Throughout the time that her children were attending schools
in Browning, Lucille was a strong supporter of school activities
and events. In the early 1960s, Lucille's station wagon was
often the unofficial "pep bus," as the school did not send an
official bus. She traveled across the state, often through
blizzards, to make sure that someone was there to support the
kids. Lucille also helped out as a Girl Scout leader in earlier
times.
Lucille saw formal education as an important step toward a
better life and helping Indian people. She was proud of her own
children in that regard and her family was featured in the
University of Montana Alumni magazine for the generations who
had attended and earned degrees from the University. Today,
Lucille's five children who survive her continue to live and
work on the Reservation. Dianne Magee is an elementary school
principal; Mary Johnson is the Superintendent of Browning Public
Schools; Tom McKay is the Administrative Officer for the
Blackfeet Housing Program; Mike McKay is the Assistant
Administrator for the Blackfeet Care Center (nursing home); and
Joe McKay is a practicing attorney.
Lucille also has numerous nieces, nephews, grandchildren and
children of her "Drive-Inn family" who also went on to earn
college degrees.
Lucille was also very active in the Catholic Church in
Browning. She was a member of the Altar Society and the Kateri
Tekawitha Society. She traveled to Rome when Kateri Tekawitha
was beatified by the church.
Lucille epitomized the values of Indian women living in a
modern world. She gave her life to the care of family, her
community and her spirituality. To Lucille, these important
things were not separate, they were woven together as one.

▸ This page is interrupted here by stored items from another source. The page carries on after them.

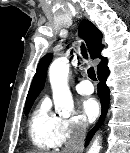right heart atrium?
Here are the masks:
<instances>
[{"mask_svg": "<svg viewBox=\"0 0 130 153\" xmlns=\"http://www.w3.org/2000/svg\"><path fill=\"white\" fill-rule=\"evenodd\" d=\"M86 131V123L79 116L61 118L58 140L62 145L70 140L81 137Z\"/></svg>", "mask_w": 130, "mask_h": 153, "instance_id": "right-heart-atrium-1", "label": "right heart atrium"}]
</instances>
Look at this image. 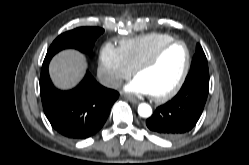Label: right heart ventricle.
Here are the masks:
<instances>
[{"label":"right heart ventricle","instance_id":"e07e8e85","mask_svg":"<svg viewBox=\"0 0 249 165\" xmlns=\"http://www.w3.org/2000/svg\"><path fill=\"white\" fill-rule=\"evenodd\" d=\"M172 40L174 37L167 33L152 32L120 41L119 49L127 65L134 70L161 45Z\"/></svg>","mask_w":249,"mask_h":165}]
</instances>
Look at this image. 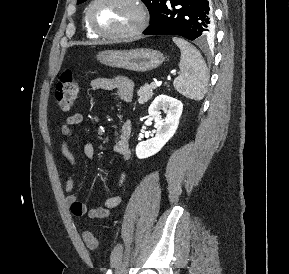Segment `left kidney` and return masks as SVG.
Wrapping results in <instances>:
<instances>
[{
  "instance_id": "left-kidney-1",
  "label": "left kidney",
  "mask_w": 289,
  "mask_h": 274,
  "mask_svg": "<svg viewBox=\"0 0 289 274\" xmlns=\"http://www.w3.org/2000/svg\"><path fill=\"white\" fill-rule=\"evenodd\" d=\"M161 110L167 114L165 119L160 116ZM182 110V102L173 97L159 95L154 99L148 114L157 125V133L154 138L140 142L136 146V156L139 159L155 155L172 138L178 128Z\"/></svg>"
}]
</instances>
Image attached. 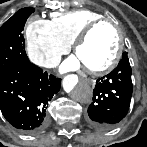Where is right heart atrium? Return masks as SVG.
Returning <instances> with one entry per match:
<instances>
[{
  "mask_svg": "<svg viewBox=\"0 0 147 147\" xmlns=\"http://www.w3.org/2000/svg\"><path fill=\"white\" fill-rule=\"evenodd\" d=\"M26 42L30 60L43 68L53 67L68 50V45L54 35L51 22L38 18H32L28 23Z\"/></svg>",
  "mask_w": 147,
  "mask_h": 147,
  "instance_id": "obj_1",
  "label": "right heart atrium"
}]
</instances>
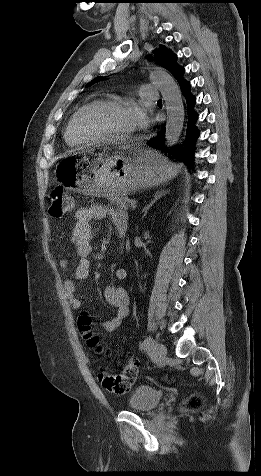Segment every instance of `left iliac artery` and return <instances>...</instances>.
<instances>
[{
    "label": "left iliac artery",
    "mask_w": 261,
    "mask_h": 476,
    "mask_svg": "<svg viewBox=\"0 0 261 476\" xmlns=\"http://www.w3.org/2000/svg\"><path fill=\"white\" fill-rule=\"evenodd\" d=\"M153 343V338L148 336L140 345L141 349H148Z\"/></svg>",
    "instance_id": "obj_1"
}]
</instances>
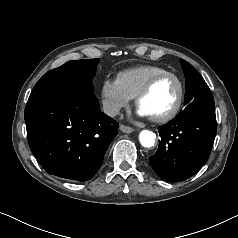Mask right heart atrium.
<instances>
[{
    "instance_id": "right-heart-atrium-1",
    "label": "right heart atrium",
    "mask_w": 238,
    "mask_h": 238,
    "mask_svg": "<svg viewBox=\"0 0 238 238\" xmlns=\"http://www.w3.org/2000/svg\"><path fill=\"white\" fill-rule=\"evenodd\" d=\"M101 98L104 110L110 116L118 115L131 99L122 90L117 79H105L103 81L101 85Z\"/></svg>"
}]
</instances>
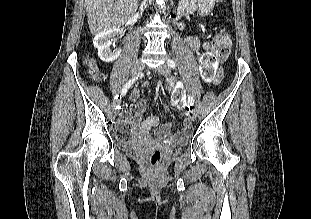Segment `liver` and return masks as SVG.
<instances>
[{
	"instance_id": "obj_1",
	"label": "liver",
	"mask_w": 311,
	"mask_h": 219,
	"mask_svg": "<svg viewBox=\"0 0 311 219\" xmlns=\"http://www.w3.org/2000/svg\"><path fill=\"white\" fill-rule=\"evenodd\" d=\"M138 3L139 0H85L90 32L97 35L119 28L135 14Z\"/></svg>"
}]
</instances>
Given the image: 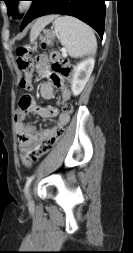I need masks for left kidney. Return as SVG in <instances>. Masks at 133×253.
<instances>
[{"label": "left kidney", "mask_w": 133, "mask_h": 253, "mask_svg": "<svg viewBox=\"0 0 133 253\" xmlns=\"http://www.w3.org/2000/svg\"><path fill=\"white\" fill-rule=\"evenodd\" d=\"M95 59L89 57L84 61L78 63L73 69V78L71 90L74 96L79 95L88 82L93 71Z\"/></svg>", "instance_id": "1"}]
</instances>
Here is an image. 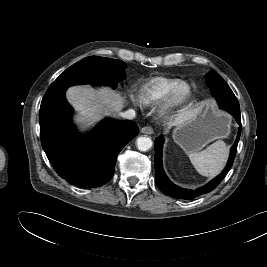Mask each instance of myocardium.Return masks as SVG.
I'll return each instance as SVG.
<instances>
[{"mask_svg":"<svg viewBox=\"0 0 267 267\" xmlns=\"http://www.w3.org/2000/svg\"><path fill=\"white\" fill-rule=\"evenodd\" d=\"M192 89L188 83L180 82L161 101L159 113L167 119L174 117L190 100Z\"/></svg>","mask_w":267,"mask_h":267,"instance_id":"obj_1","label":"myocardium"}]
</instances>
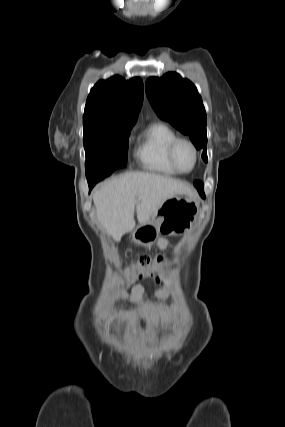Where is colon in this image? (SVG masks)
<instances>
[{
	"mask_svg": "<svg viewBox=\"0 0 285 427\" xmlns=\"http://www.w3.org/2000/svg\"><path fill=\"white\" fill-rule=\"evenodd\" d=\"M165 266L166 264L162 258L141 257L135 266L123 272L121 284L128 285L135 278H151L166 286L168 281L162 276Z\"/></svg>",
	"mask_w": 285,
	"mask_h": 427,
	"instance_id": "1",
	"label": "colon"
}]
</instances>
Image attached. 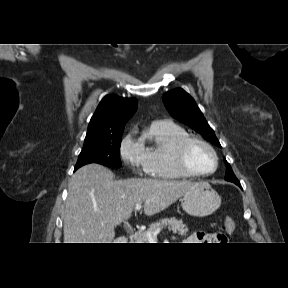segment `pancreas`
<instances>
[{"instance_id": "pancreas-1", "label": "pancreas", "mask_w": 288, "mask_h": 288, "mask_svg": "<svg viewBox=\"0 0 288 288\" xmlns=\"http://www.w3.org/2000/svg\"><path fill=\"white\" fill-rule=\"evenodd\" d=\"M163 226H168L169 230H171L174 234L178 233L181 236H185L188 231V228L182 220H177L175 217L164 218L161 219L159 222L150 224L147 231L136 232L133 236V240L135 241V243H147V232H154Z\"/></svg>"}]
</instances>
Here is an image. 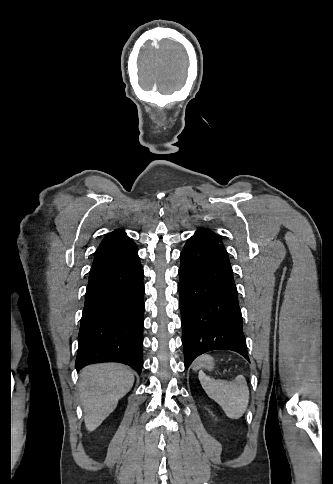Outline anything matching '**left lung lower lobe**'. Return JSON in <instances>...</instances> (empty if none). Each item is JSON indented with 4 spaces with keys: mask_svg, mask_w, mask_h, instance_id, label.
Segmentation results:
<instances>
[{
    "mask_svg": "<svg viewBox=\"0 0 333 484\" xmlns=\"http://www.w3.org/2000/svg\"><path fill=\"white\" fill-rule=\"evenodd\" d=\"M178 291L186 369L199 355L232 350L249 360L233 271L221 238L199 229L181 255Z\"/></svg>",
    "mask_w": 333,
    "mask_h": 484,
    "instance_id": "left-lung-lower-lobe-1",
    "label": "left lung lower lobe"
}]
</instances>
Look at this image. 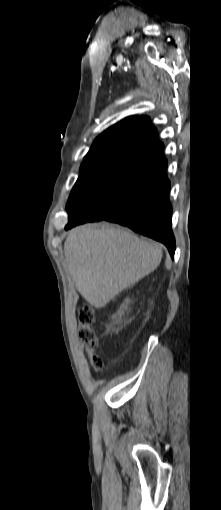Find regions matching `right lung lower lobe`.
I'll use <instances>...</instances> for the list:
<instances>
[{
  "instance_id": "right-lung-lower-lobe-1",
  "label": "right lung lower lobe",
  "mask_w": 221,
  "mask_h": 510,
  "mask_svg": "<svg viewBox=\"0 0 221 510\" xmlns=\"http://www.w3.org/2000/svg\"><path fill=\"white\" fill-rule=\"evenodd\" d=\"M162 149L148 159L132 182L122 203L108 214H90L86 203L69 214L68 230L89 221L105 220L131 228L166 245L172 258L175 238L171 228L172 207L169 202L170 181Z\"/></svg>"
}]
</instances>
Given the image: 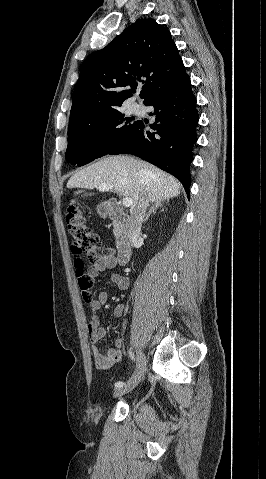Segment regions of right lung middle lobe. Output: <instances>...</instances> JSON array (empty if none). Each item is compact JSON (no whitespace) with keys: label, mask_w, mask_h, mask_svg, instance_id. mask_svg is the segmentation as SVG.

Lucille enjoyed playing cards and dancing. In her youth, she
loved the old time barn dances and could be counted on to dance
to the last song. Later in life she took up the women's
traditional dance and followed the pow-wow circuit with her
sister, Marie, throughout the United States and Canada.
Lucille also loved to travel. She had traveled to China,
Eastern Europe, Finland, Metagorie, Rome, Ireland and Taiwan.
She also made junkets with other elderly friends to Las Vegas
and around the western United States.
In addition to her husband, Lucille was preceded in death by
her parents and her brother, Benedict "Benny" Romsa.